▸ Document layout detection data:
__________
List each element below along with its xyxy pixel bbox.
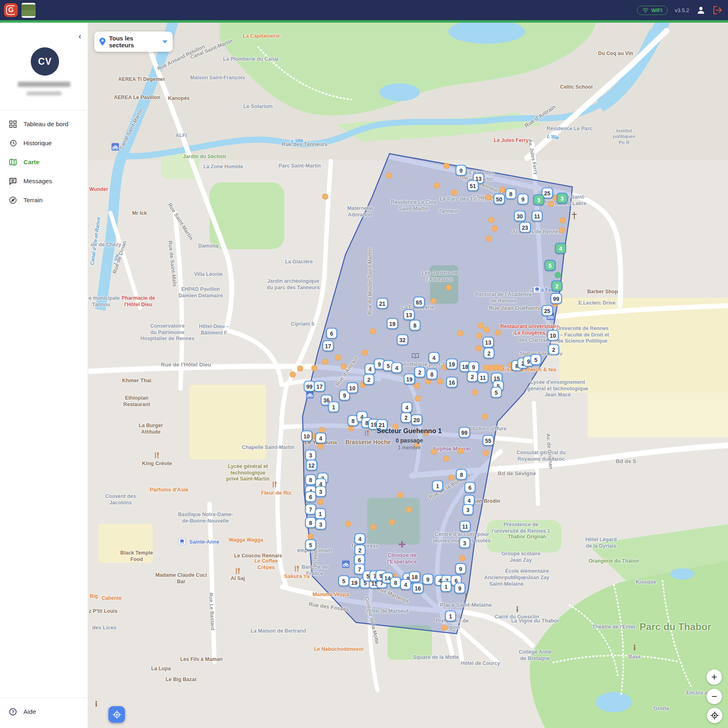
orange-dot-marker[interactable] [449, 475, 455, 481]
map-marker[interactable]: 16 [412, 583, 423, 594]
map-marker[interactable]: 5 [305, 540, 316, 550]
orange-dot-marker[interactable] [322, 194, 328, 200]
map-marker[interactable]: 9 [423, 574, 434, 585]
orange-dot-marker[interactable] [492, 226, 498, 232]
orange-dot-marker[interactable] [472, 389, 478, 396]
zoom-out-button[interactable]: − [707, 689, 722, 704]
zoom-in-button[interactable]: + [707, 669, 722, 685]
map-marker[interactable]: 10 [347, 383, 358, 394]
map-marker[interactable]: 9 [518, 194, 529, 205]
map-marker[interactable]: 2 [355, 545, 366, 556]
map-marker[interactable]: 2 [467, 371, 478, 382]
map-marker[interactable]: 10 [547, 330, 559, 341]
orange-dot-marker[interactable] [478, 323, 484, 329]
map-marker[interactable]: 6 [305, 491, 316, 502]
map-marker[interactable]: 17 [314, 381, 325, 392]
orange-dot-marker[interactable] [442, 625, 448, 631]
orange-dot-marker[interactable] [459, 555, 466, 561]
orange-dot-marker[interactable] [431, 449, 437, 455]
map-marker[interactable]: 6 [465, 482, 476, 493]
orange-dot-marker[interactable] [414, 443, 420, 449]
map-marker[interactable]: 17 [322, 341, 334, 351]
orange-dot-marker[interactable] [500, 187, 506, 193]
orange-dot-marker[interactable] [389, 519, 395, 525]
map-marker[interactable]: 4 [355, 533, 366, 544]
map-marker[interactable]: 4 [392, 362, 402, 373]
map-marker[interactable]: 3 [459, 538, 470, 548]
map-marker[interactable]: 2 [548, 344, 559, 355]
map-marker[interactable]: 1 [328, 402, 339, 413]
orange-dot-marker[interactable] [406, 507, 412, 513]
map-marker[interactable]: 30 [514, 211, 525, 222]
orange-dot-marker[interactable] [393, 424, 399, 430]
orange-dot-marker[interactable] [484, 327, 490, 333]
map-marker[interactable]: 99 [304, 381, 315, 392]
avatar[interactable]: CV [31, 47, 59, 76]
map-marker[interactable]: 11 [460, 521, 471, 532]
orange-dot-marker[interactable] [319, 427, 325, 433]
map-marker[interactable]: 5 [339, 576, 349, 586]
map-marker[interactable]: 21 [376, 419, 387, 430]
map-marker[interactable]: 9 [455, 563, 466, 574]
orange-dot-marker[interactable] [451, 190, 457, 196]
sidebar-item-messages[interactable]: Messages [0, 173, 88, 190]
orange-dot-marker[interactable] [345, 521, 351, 527]
map-marker[interactable]: 9 [455, 583, 466, 594]
sidebar-item-map[interactable]: Carte [0, 154, 88, 171]
map-marker[interactable]: 2 [364, 374, 375, 385]
orange-dot-marker[interactable] [444, 163, 450, 169]
map-marker[interactable]: 32 [397, 334, 408, 345]
orange-dot-marker[interactable] [489, 217, 495, 223]
map-marker[interactable]: 7 [305, 504, 316, 515]
sidebar-item-dashboard[interactable]: Tableau de bord [0, 116, 88, 133]
map-marker[interactable]: 8 [410, 320, 421, 331]
map-marker[interactable]: 3 [315, 486, 326, 497]
map-marker[interactable]: 20 [411, 415, 422, 425]
map-marker[interactable]: 3 [463, 504, 474, 515]
map-marker[interactable]: 8 [390, 577, 401, 588]
orange-dot-marker[interactable] [476, 345, 482, 351]
map-marker[interactable]: 8 [506, 188, 516, 199]
map-marker[interactable]: 23 [519, 222, 531, 233]
map-marker[interactable]: 50 [493, 194, 505, 205]
map-marker[interactable]: 4 [315, 433, 326, 444]
orange-dot-marker[interactable] [482, 414, 488, 420]
orange-dot-marker[interactable] [348, 425, 354, 432]
map-marker[interactable]: 9 [456, 165, 467, 176]
sidebar-item-help[interactable]: ? Aide [0, 703, 88, 720]
orange-dot-marker[interactable] [486, 195, 492, 201]
sidebar-item-terrain[interactable]: Terrain [0, 192, 88, 209]
map-marker[interactable]: 4 [400, 579, 411, 590]
photo-thumbnail[interactable] [21, 3, 36, 18]
map-marker[interactable]: 19 [404, 374, 415, 385]
orange-dot-marker[interactable] [318, 443, 324, 449]
sector-selector-dropdown[interactable]: Tous les secteurs [94, 32, 173, 52]
orange-dot-marker[interactable] [560, 218, 566, 224]
orange-dot-marker[interactable] [431, 298, 437, 304]
map-marker[interactable]: 8 [305, 517, 316, 528]
map-marker[interactable]: 55 [483, 435, 494, 446]
map-marker[interactable]: 2 [415, 367, 425, 378]
map-canvas[interactable]: 9135150892533301123452992521651319832617… [88, 23, 728, 728]
map-marker[interactable]: 3 [557, 193, 568, 204]
orange-dot-marker[interactable] [297, 366, 303, 372]
map-marker[interactable]: 8 [456, 469, 467, 480]
green-dot-marker[interactable] [555, 272, 561, 278]
orange-dot-marker[interactable] [457, 330, 463, 336]
orange-dot-marker[interactable] [370, 328, 376, 334]
orange-dot-marker[interactable] [423, 430, 429, 436]
map-marker[interactable]: 5 [491, 387, 502, 398]
orange-dot-marker[interactable] [398, 492, 404, 498]
map-marker[interactable]: 5 [531, 354, 542, 365]
orange-dot-marker[interactable] [370, 524, 377, 530]
map-marker[interactable]: 4 [429, 352, 440, 363]
orange-dot-marker[interactable] [495, 330, 501, 336]
recenter-button[interactable] [707, 708, 722, 723]
map-marker[interactable]: 9 [468, 362, 479, 372]
orange-dot-marker[interactable] [322, 359, 328, 365]
orange-dot-marker[interactable] [311, 365, 317, 371]
map-marker[interactable]: 4 [555, 243, 566, 254]
map-marker[interactable]: 2 [484, 348, 495, 359]
map-marker[interactable]: 8 [427, 369, 438, 380]
map-marker[interactable]: 6 [326, 328, 337, 339]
__________
▸ ABOUT THIS EXERCISE: Whenever the word "item" shows up in a line of the entries above, copy that line.

▸ EXERCISE RESULT:
sidebar-item-messages[interactable]: Messages [0, 173, 88, 190]
sidebar-item-map[interactable]: Carte [0, 154, 88, 171]
sidebar-item-dashboard[interactable]: Tableau de bord [0, 116, 88, 133]
sidebar-item-help[interactable]: ? Aide [0, 703, 88, 720]
sidebar-item-terrain[interactable]: Terrain [0, 192, 88, 209]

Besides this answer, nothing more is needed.